Daerah

Hari-hari Terakhir Kepergian KH Mabarun Bantul

NU Online  ·  Sabtu, 12 Januari 2013 | 14:32 WIB

Yogyakarta, NU Online
Senin, 7 Januari 2013 yang lalu, duka menyelimuti segenap elemen pesantren dan Nahdliyyin di Yogyakarta dengan kepergian KH Mabarun (Pengasuh pesantren Al-Fataa, Krajan Bantul, Yogyakarta), menghadap Sang Khaliq. 
<>
Didampingi istri dan putra-putrinya, ulama yang dikenal humoris itu menghembuskan nafas terakhir di Rumah Sakit Umum Daerah (RSUD) Panembahan Senopati, Bantul pada pukul 11.45 WIB. 

Menurut keterangan Dina Muthaharoh, seorang perawat di rumah sakit tersebut, Almarhum sudah sering keluar-masuk rumah sakit sejak awal tahun 2012. Kala itu ia didiagnosa menderita PPOK (penyakit paru-paru obstruktif kronis). Ia pun kerap harus menjalani opname karena sering mengalami serangan sesak nafas berat. 

Sebenarnya, Kiai Mabarun sudah mempunyai alat oksigenasi dan alat nebula khusus untuk mengurangi sesak nafas tersebut, tapi sayang alat-alat itu tidak banyak membantu.

Menjelang akhir tahun 2012, intensitasnya keluar-masuk rumah sakit menjadi semakin sering. Bahkan bisa dibilang jika rumah sakit adalah rumah keduanya. Pada masa-masa inilah keluhan yang semula hanya berupa serangan sesak nafas berkembang dan meningkat dalam bentuk nyeri perut, mual-mual dan sebah. Setelah diperiksa lebih teliti, diduga terdapat gejala infeksi hati.

Keluhan ini pun semakin sering dirasakan seiring dengan kondisi tubuh yang terus melemah serta ingatan yang sudah mulai memudar. Dan setelah dilakukan pemeriksaan ultrasonografi (USG) perut atau abdomen oleh tim dokter RSUD Panembahan Senopati, muncullah kecurigaan adanya obstruksi bilier atau penyumbatan saluran empedu. Hal ini kemudian mendorong tim medis untuk melakukan CT scan dan hasilnya memang ditemukan radang pankreas dan penyumbatan saluran empedu.

Dokter spesialis penyakit dalam di RSUD Panembahan Senopati, dr. Waisul Choroni, Sp.PD, menyarankan dilakukan pemeriksaan kepada dokter spesialis endokrin. Empat hari sejak diizinkan pulang oleh dr. Waisul, Almarhum menjalani pemeriksaan yang dilakukan oleh dr. Maryoto. Selepas menjalani pemeriksaan tersebut, ia kembali merasakan keluhan yang semakin memberat dan meminta agar kembali dirawat di RSUD Panembahan Senopati. 

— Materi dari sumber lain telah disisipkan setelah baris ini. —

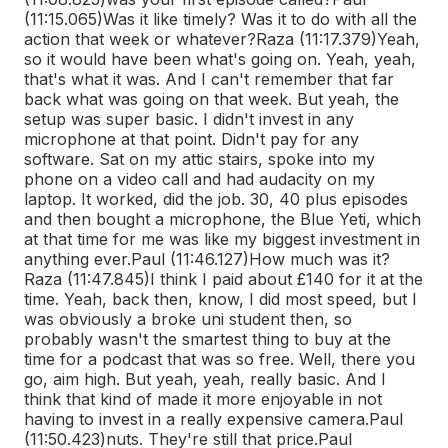
(11:15.065)
Was it like timely? Was it to do with all the
action that week or whatever?
Raza (11:17.379)
Yeah,
so it would have been what's going on. Yeah, yeah,
that's what it was. And I can't remember that far
back what was going on that week. But yeah, the
setup was super basic. I didn't invest in any
microphone at that point. Didn't pay for any
software. Sat on my attic stairs, spoke into my
phone on a video call and had audacity on my
laptop. It worked, did the job. 30, 40 plus episodes
and then bought a microphone, the Blue Yeti, which
at that time for me was like my biggest investment in
anything ever.
Paul (11:46.127)
How much was it?
Raza (11:47.845)
I think I paid about £140 for it at the
time. Yeah, back then, know, I did most speed, but I
was obviously a broke uni student then, so
probably wasn't the smartest thing to buy at the
time for a podcast that was so free. Well, there you
go, aim high. But yeah, yeah, really basic. And I
think that kind of made it more enjoyable in not
having to invest in a really expensive camera.
Paul
(11:50.423)
nuts. They're still that price.
Paul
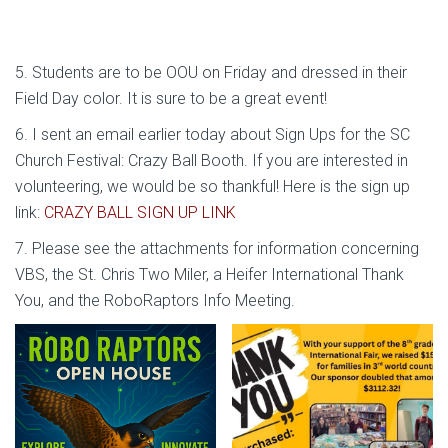
5. Students are to be OOU on Friday and dressed in their
Field Day color. It is sure to be a great event!
6. I sent an email earlier today about Sign Ups for the SC
Church Festival: Crazy Ball Booth. If you are interested in
volunteering, we would be so thankful! Here is the sign up
link:
CRAZY BALL SIGN UP LINK
7. Please see the attachments for information concerning
VBS, the St. Chris Two Miler, a Heifer International Thank
You, and the RoboRaptors Info Meeting.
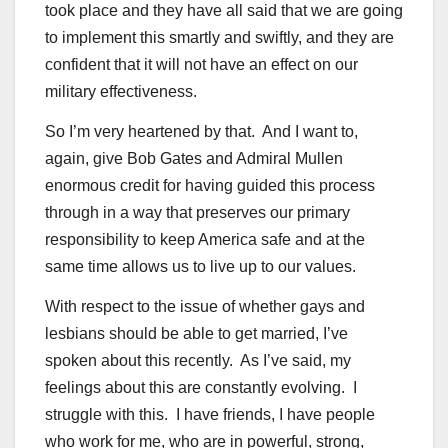
took place and they have all said that we are going
to implement this smartly and swiftly, and they are
confident that it will not have an effect on our
military effectiveness.
So I’m very heartened by that. And I want to,
again, give Bob Gates and Admiral Mullen
enormous credit for having guided this process
through in a way that preserves our primary
responsibility to keep America safe and at the
same time allows us to live up to our values.
With respect to the issue of whether gays and
lesbians should be able to get married, I’ve
spoken about this recently. As I’ve said, my
feelings about this are constantly evolving. I
struggle with this. I have friends, I have people
who work for me, who are in powerful, strong,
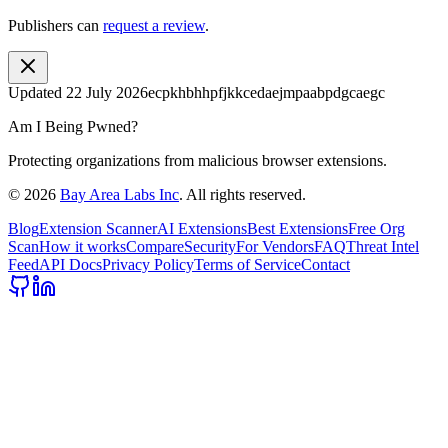
Publishers can
request a review
.
Updated
22 July 2026
ecpkhbhhpfjkkcedaejmpaabpdgcaegc
Am I Being Pwned?
Protecting organizations from malicious browser extensions.
©
2026
Bay Area Labs Inc
. All rights reserved.
Blog
Extension Scanner
AI Extensions
Best Extensions
Free Org
Scan
How it works
Compare
Security
For Vendors
FAQ
Threat Intel
Feed
API Docs
Privacy Policy
Terms of Service
Contact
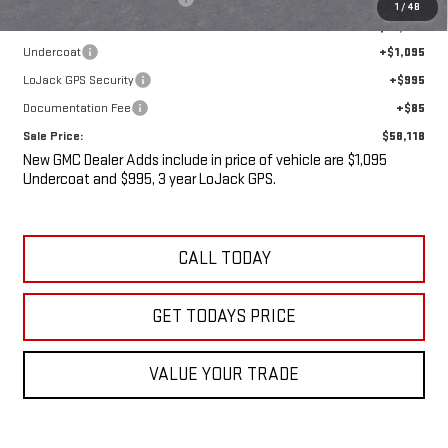
1
/
48
Internet Price:
$55,943
Undercoat
+$1,095
LoJack GPS Security
+$995
Documentation Fee
+$85
Sale Price:
$58,118
New GMC Dealer Adds include in price of vehicle are $1,095
Undercoat and $995, 3 year LoJack GPS.
CALL TODAY
GET TODAYS PRICE
VALUE YOUR TRADE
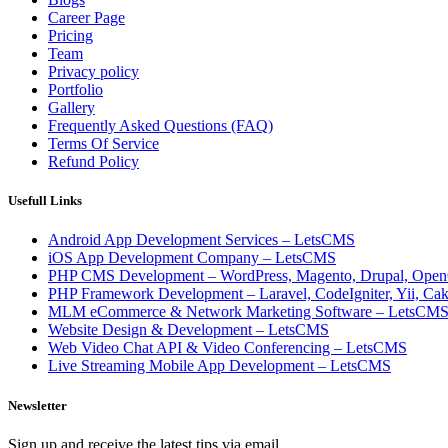
Career Page
Pricing
Team
Privacy policy
Portfolio
Gallery
Frequently Asked Questions (FAQ)
Terms Of Service
Refund Policy
Usefull Links
Android App Development Services – LetsCMS
iOS App Development Company – LetsCMS
PHP CMS Development – WordPress, Magento, Drupal, Open
PHP Framework Development – Laravel, CodeIgniter, Yii, C
MLM eCommerce & Network Marketing Software – LetsCM
Website Design & Development – LetsCMS
Web Video Chat API & Video Conferencing – LetsCMS
Live Streaming Mobile App Development – LetsCMS
Newsletter
Sign up and receive the latest tips via email.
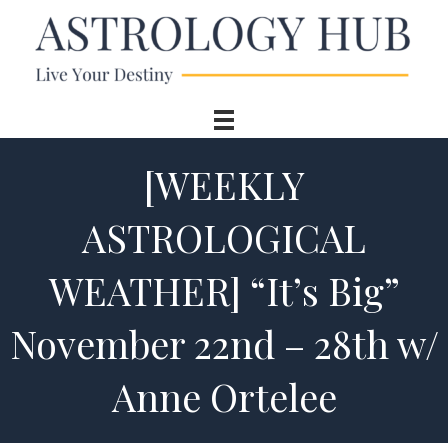
[WEEKLY
ASTROLOGICAL
WEATHER] “It’s Big”
November 22nd – 28th w/
Anne Ortelee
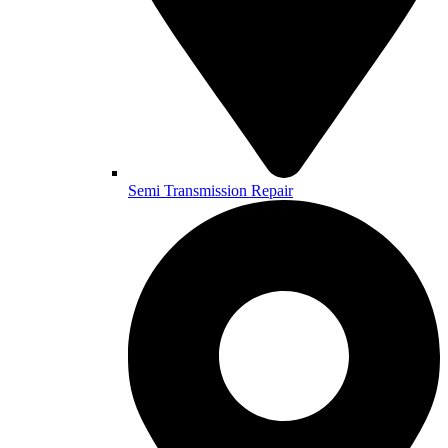
Semi Transmission Repair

Setelah diperiksa, angka infeksi hatinya mencapai sekitar 25000 dari ambang normal antara 5000 s/d 10000. Penanganan dengan antibiotik dan vitamin paten sudah diberikan, namun takdir berkata lain. Kendati pada hari Ahad siang masih bisa menikmati makan dan minum—walau sedikit—serta masih bisa duduk, malam harinya kondisinya terus menurun hingga akhirnya masuk dalam status koma.

Dina menambahkan bahwa dalam tiga kali terakhir opname Kiai di RSUD Panembahan Senopati, tensi darah Almarhum selalu rendah hingga harus mengkonsumsi obat untuk menaikkan tensi. Pada opname terakhir, obat pemacu tensi sudah sampai pada dosis tertinggi, dan mampu bertahan selama seminggu dengan tensi stabil 100/50mmhg. 

Selamat jalan wahai pewaris kekasih Allah. Kembalilah kepada Tuhanmu dengan hati yang puas lagi diridhai-Nya. Semoga Allah memasukkanmu ke dalam golongan hamba-hamba terkasih-Nya, ke dalam surga-Nya. Amin. Al-Fatihah.